In recent years, the technology of 3D integration has evolved into an economically interesting road. In particular, the technology is used to package the CMOS imagers you find in your smartphone, the high-bandwidth DRAM memory stacks used in high-end computing but also in advanced graphics cards. 3D integration allows a significant reduction of a system’s footprint, and enables ever shorter and faster connections between that system’s sub-components. Rather than stacking chips, it is also possible to repartition a 2D systems-on-chip (2D-SOC) design into circuit blocks, realized in separate wafers that are stacked and tightly interconnected. This is called 3D systems-on-chip (3D-SOC). By clever partitioning of the circuits, the power-performance-area can be significantly improved, providing a path to extend Moore’s law scaling.
The 3D technology landscape
The continued scaling of microelectronic circuits has allowed the creation of extremely complex systems-on-chip (SOC). At the same time, several specific applications (such as high density memory, high voltage, analog signaling and sensors) have driven technology developments in various directions. In this complex landscape, on the one hand, many electronic systems still consist of a multitude of components that are packaged individually and interconnected using conventional printed circuit boards. On the other hand, more advanced 3D integration and interconnect technologies have emerged, reducing the size of the electronic systems, and enabling faster and shorter connections between their sub-circuits. These abilities have made 3D integration one of the techniques that will allow the industry to keep pace with Moore’s Law.
In this 3D technology landscape, several classes of 3D integration can be defined. The main difference between these classes is related to the level of partitioning, in other words: at which level in the interconnect hierarchy the systems are ‘cut’ into different pieces. Each of these classes requires different process schemes and 3D integration techniques, achieving progressively smaller contact pitches. A first class is what we call system-in-a-package (or SiP), where the partitioning is done at package level – by stacking packages on top of each other, or by integrating multiple die in a single package. Among the technologies used to realize SiPs are package-to-package reflow and fan-out wafer level packaging, in combination with solder balls. Contact pitches of current solutions are rather coarse, in the 400 micrometer range. Imec’s research into new approaches to fan-out wafer level packaging intends to increase the interconnectivity of this class of SiP by a factor 100, targeting interconnect pitches of 40 micrometer.
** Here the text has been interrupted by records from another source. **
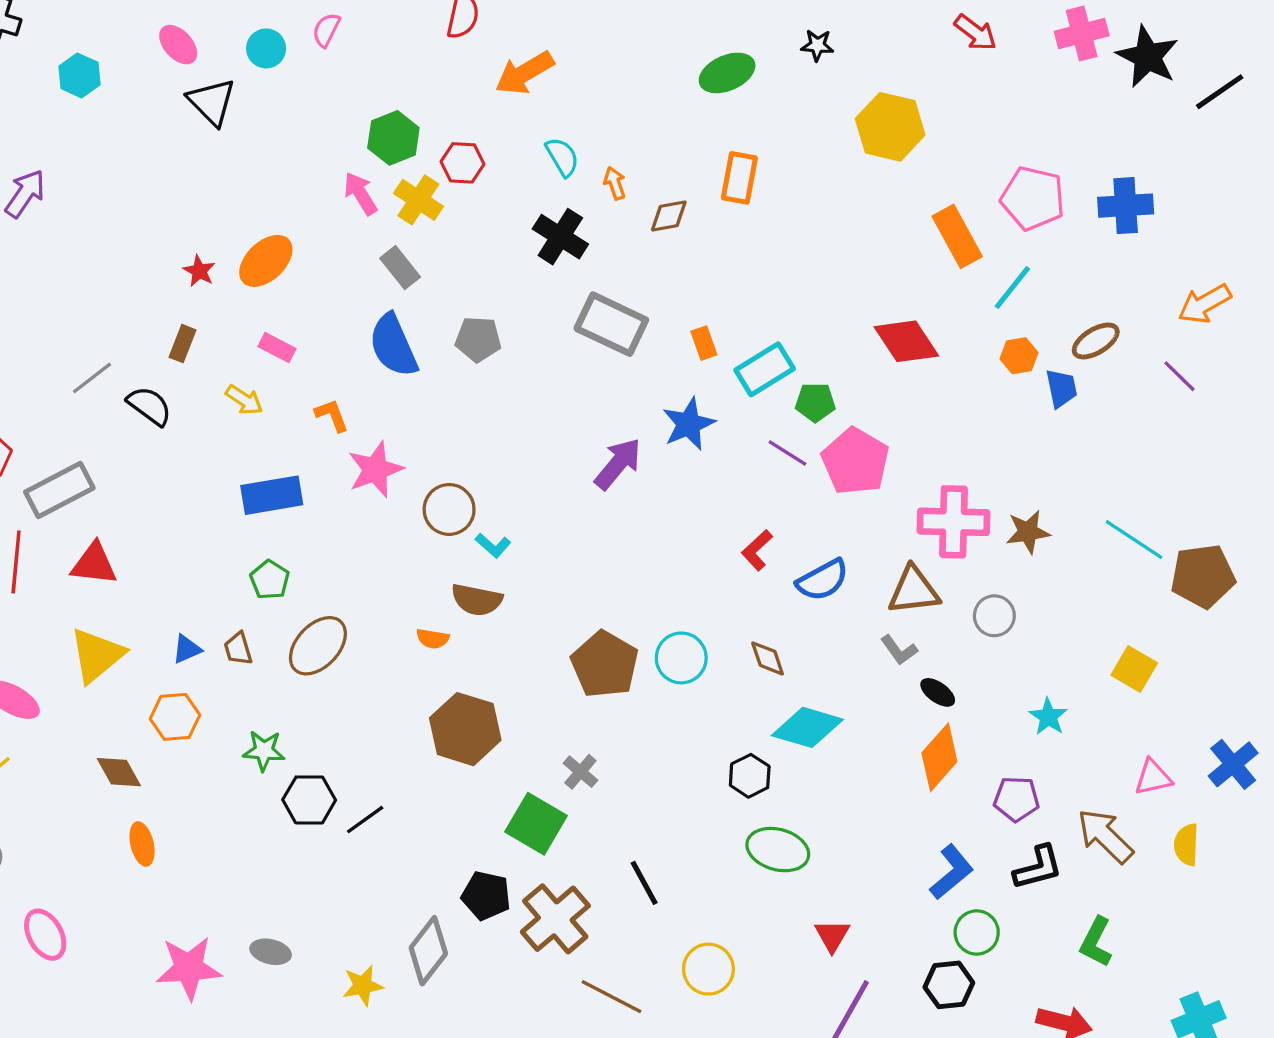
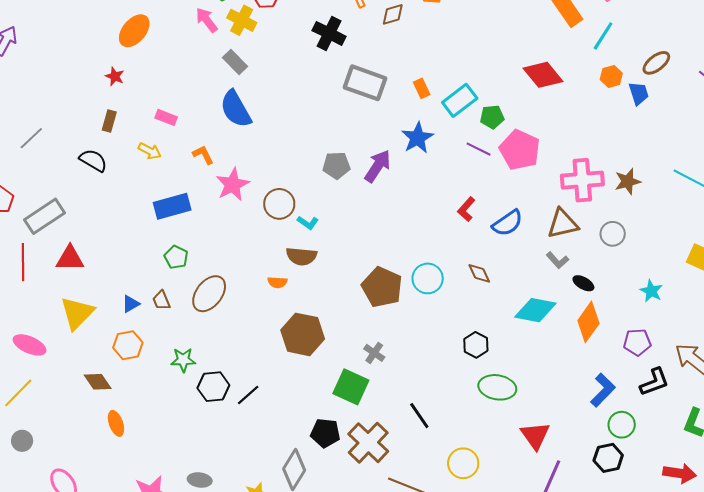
orange ellipse: (266, 261) -> (134, 31), moved
gray pentagon: (478, 339) -> (336, 165), moved
gray line: (92, 378) -> (31, 138), moved
cyan diamond: (807, 727) -> (535, 310), moved
red triangle: (832, 936) -> (535, 436), size x1.4

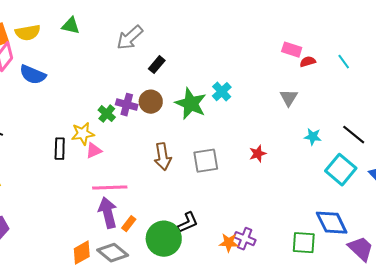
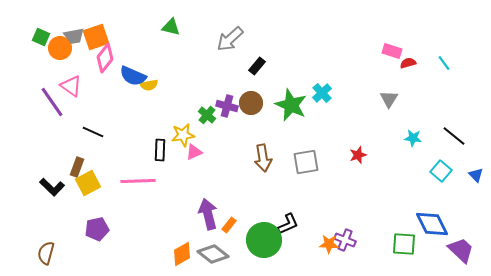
yellow semicircle: (28, 33) -> (149, 85), moved, size x0.7
cyan square: (341, 170) -> (441, 171), size x0.7
pink line: (110, 188) -> (138, 181), moved

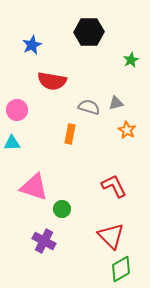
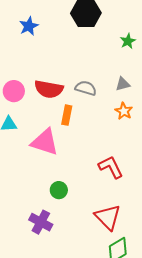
red semicircle: (52, 81) -> (49, 89), moved
gray triangle: (116, 103) -> (123, 84), moved
pink triangle: (34, 187) -> (45, 142), moved

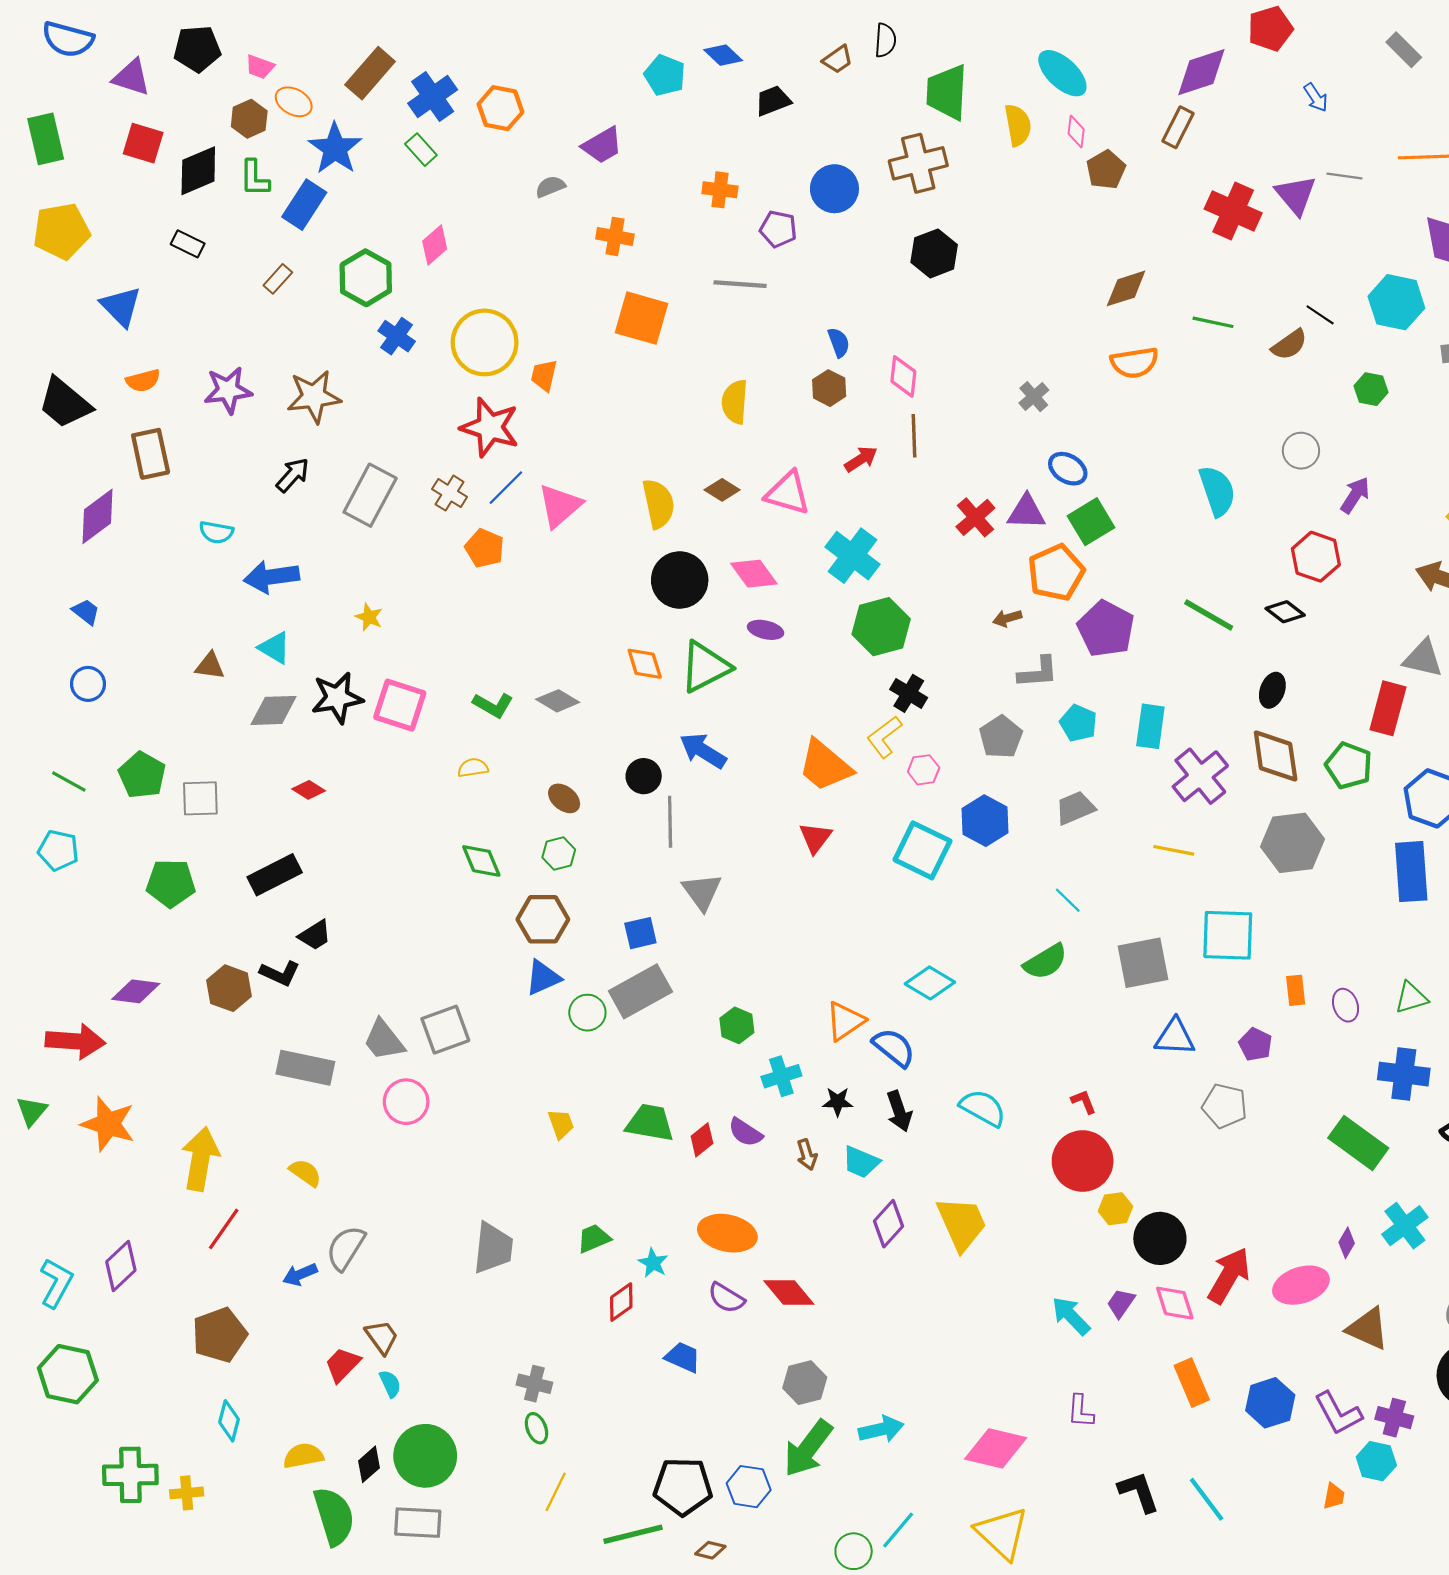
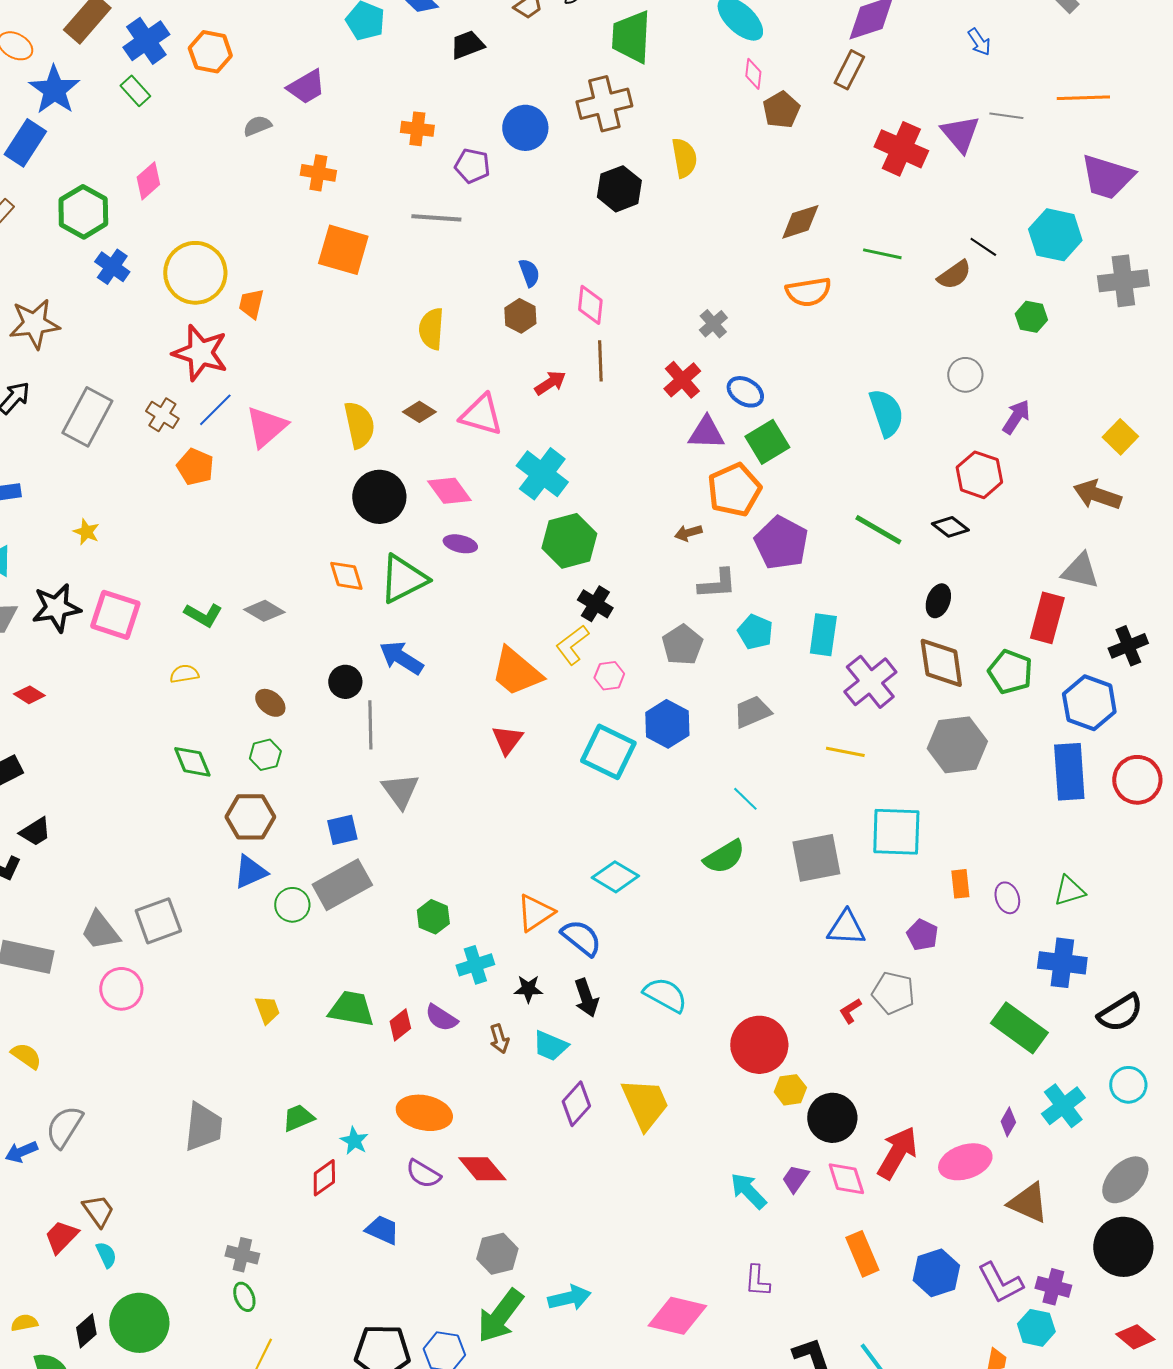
yellow semicircle: (1018, 125) -> (684, 158), moved
red cross: (975, 517) -> (682, 380), moved
red L-shape: (1084, 1102) -> (850, 1011), moved, turned -100
yellow semicircle: (303, 1456) -> (24, 1323), size x0.7

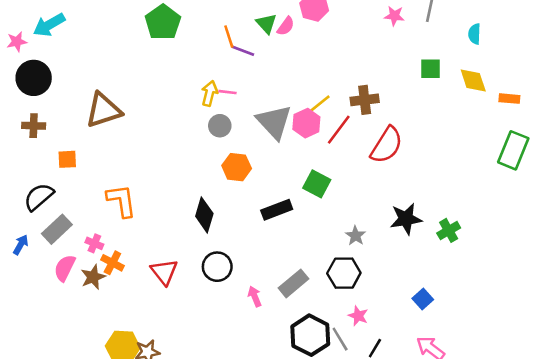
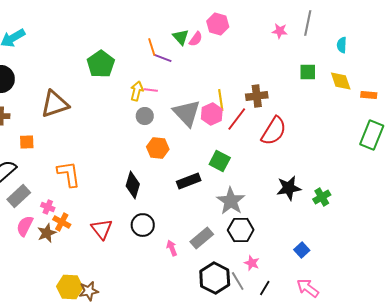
green pentagon: (163, 22) -> (101, 64), moved
yellow line: (318, 105) -> (221, 100), turned -60
gray star: (356, 236) -> (231, 201), moved, size x1.8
The technique is applied for example for mobile applications such as smartphones. In a second class, called 3D stacked IC or 3D-SIC, the partitioning is done at die level and individual dies are stacked on top of each other. 3D-SIC partitioning is achieved using die-to-interposer stacking or die-to-wafer stacking, where finished dies are bonded on top of a fully processed wafer. Dies are interconnected using through-Si vias and microbumps. In the industry, microbump pitches down to 40 micrometer are achieved today. Imec’s research goal is to bring this pitch down, well below 20 micrometer, as such increasing the interconnectivity by one to two orders of magnitude. A typical application example is wide I/O memory, where vertically stacked DRAM chips (3D-DRAM) are connected on a Si interposer together with a logic die and an optical I/O unit.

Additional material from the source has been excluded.